The Complexity Of Making An RPG That’s Authentically Australian

The Complexity Of Making An RPG That’s Authentically Australian

When was the last time you actually saw an Australian city replicated in a video game? Not something in the background, but a 2D or 3D space that you could walk around and interact with, one that actually mirrored the spirit of down under?

Forza Horizon 3 was probably the closest depiction of an actual modern day Australia with Surfers Paradise, provided you could forgive the creative license that placed the Victorian Twelve Apostles just north of Byron Bay. There’s Terror Australis, a tabletop RPG set in the 1920s which incorporated a good amount of Aboriginal and Torres Strait Islander history, culture and legends — but in a Call of Cthulhu setting.
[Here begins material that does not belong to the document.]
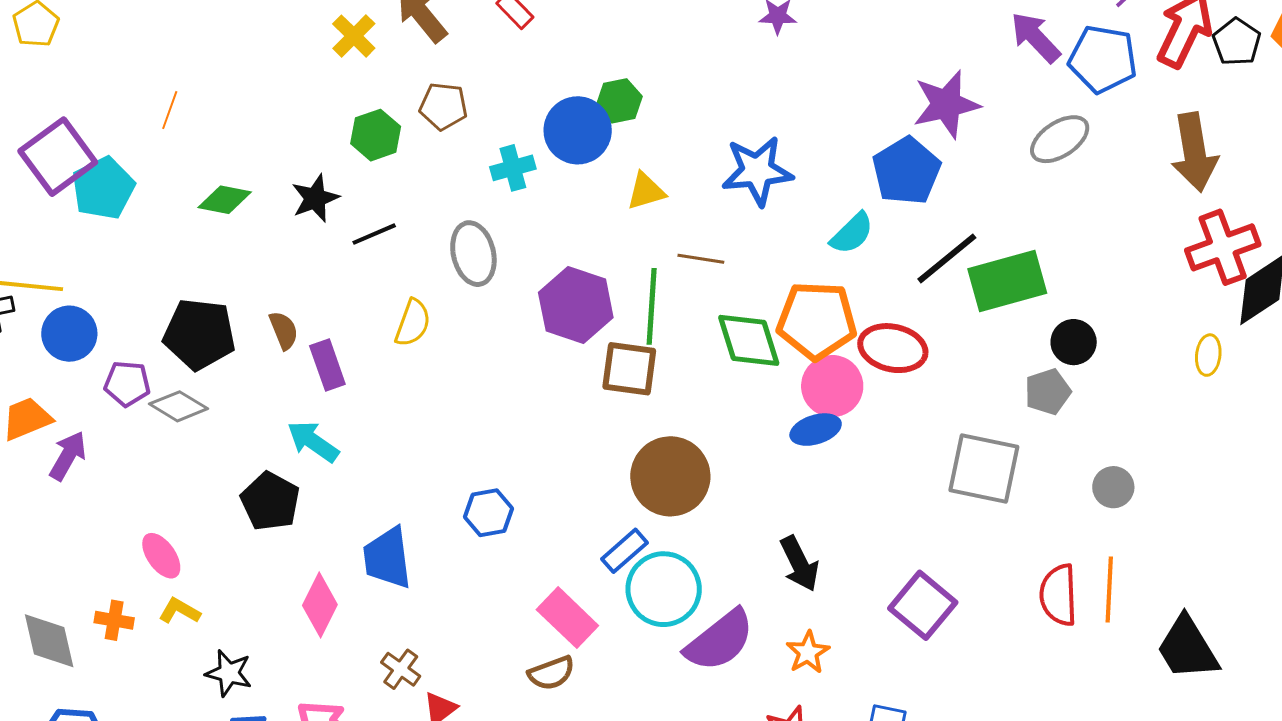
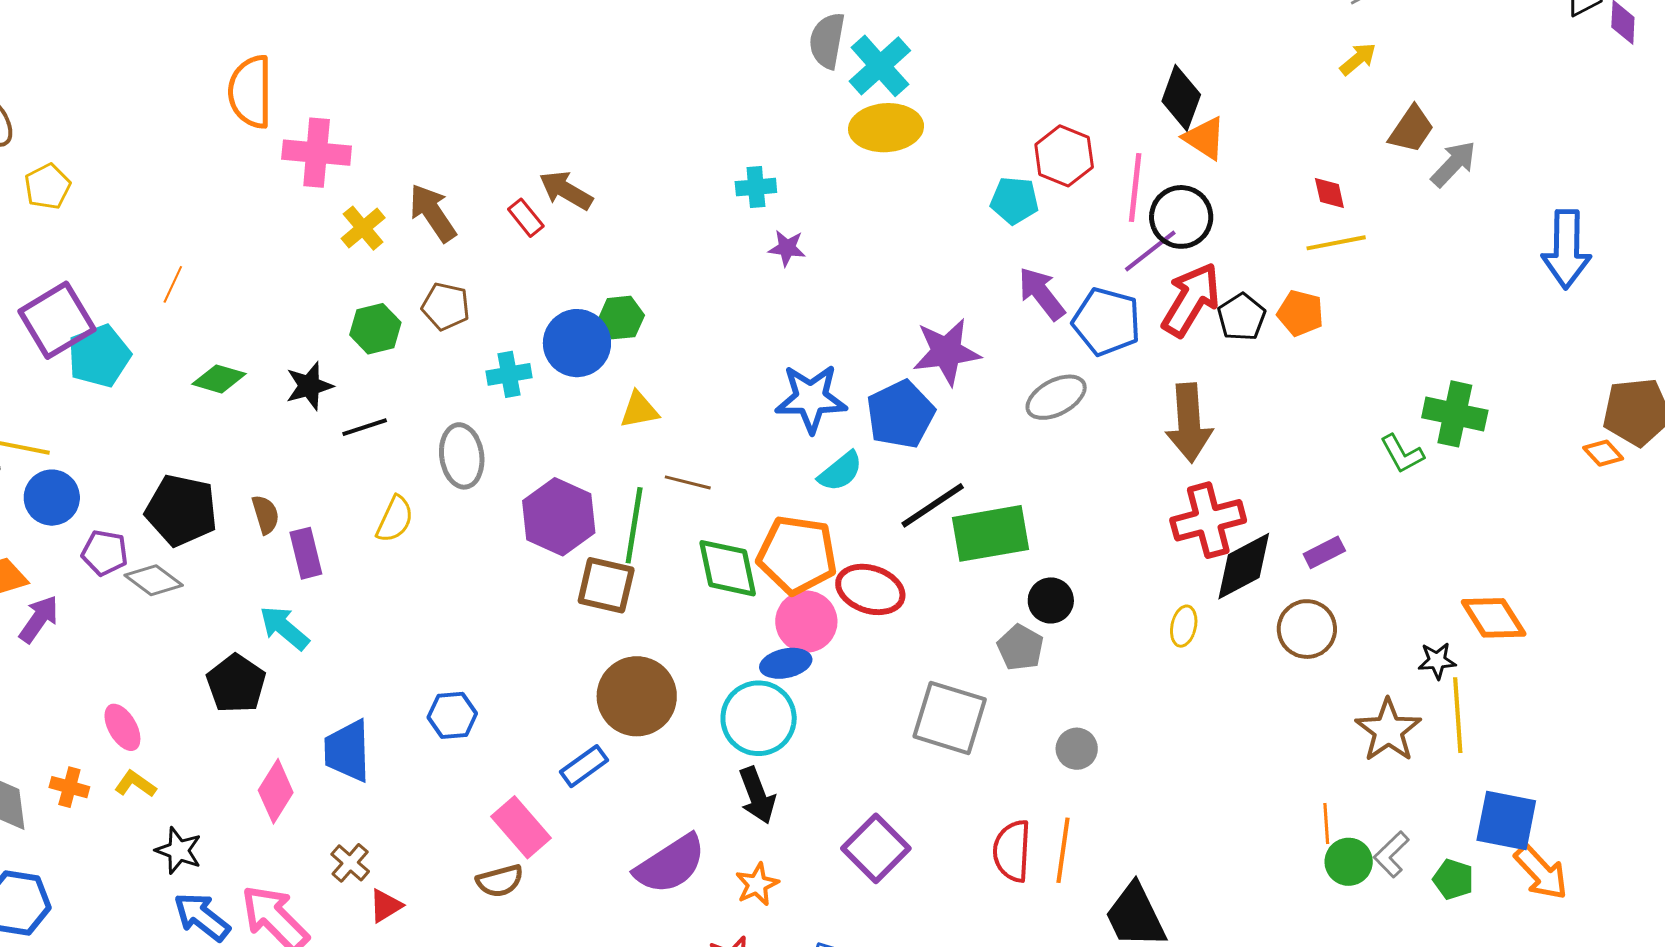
blue star: (757, 171) -> (811, 398), moved
gray pentagon: (1048, 392) -> (1020, 648), turned -30
cyan circle: (664, 589) -> (759, 718), moved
There was Civilization 6, which added John Curtin and outback stations — but not Indigenous Australians.

So what we mostly get in video games is deserts, thick bogan accents, car chases, machine guns. It’s still a recipe for a good video game. But it’s not really Australian. It doesn’t represent the melting pot of cultures that make Australia so unique to other countries. It doesn’t replicate the native stories told by our First Nations people, the oldest civilisation on Earth. Our laconic sense of humour occasionally appears — sometimes to great effect like in Golf Story — but it’s usually through an individual character, a piece of DLC or part of the supporting cast.

Some games have tried to highlight elements of Australia in their own way, but the industry, mostly, treats Australia as something that has to be watered down. It’s too much for an international market; people wouldn’t “get it”.

That’s part of the problem that Broken Roads, the post-apocalyptic, philosophical RPG set in Australia that’s following in the steps of the original Fallout games,  is trying to solve.

Take one example, the first official reveal for Broken Roads, or at least the first reveal from the game’s new publisher Team17. It’s narrated by Wurundjeri Woi Wurrung elder Uncle Jack Charles, the grandfather of Indigenous theatre, co-founder of the country’s first Aboriginal theatre company and one of the most acclaimed Indigenous actors in our history.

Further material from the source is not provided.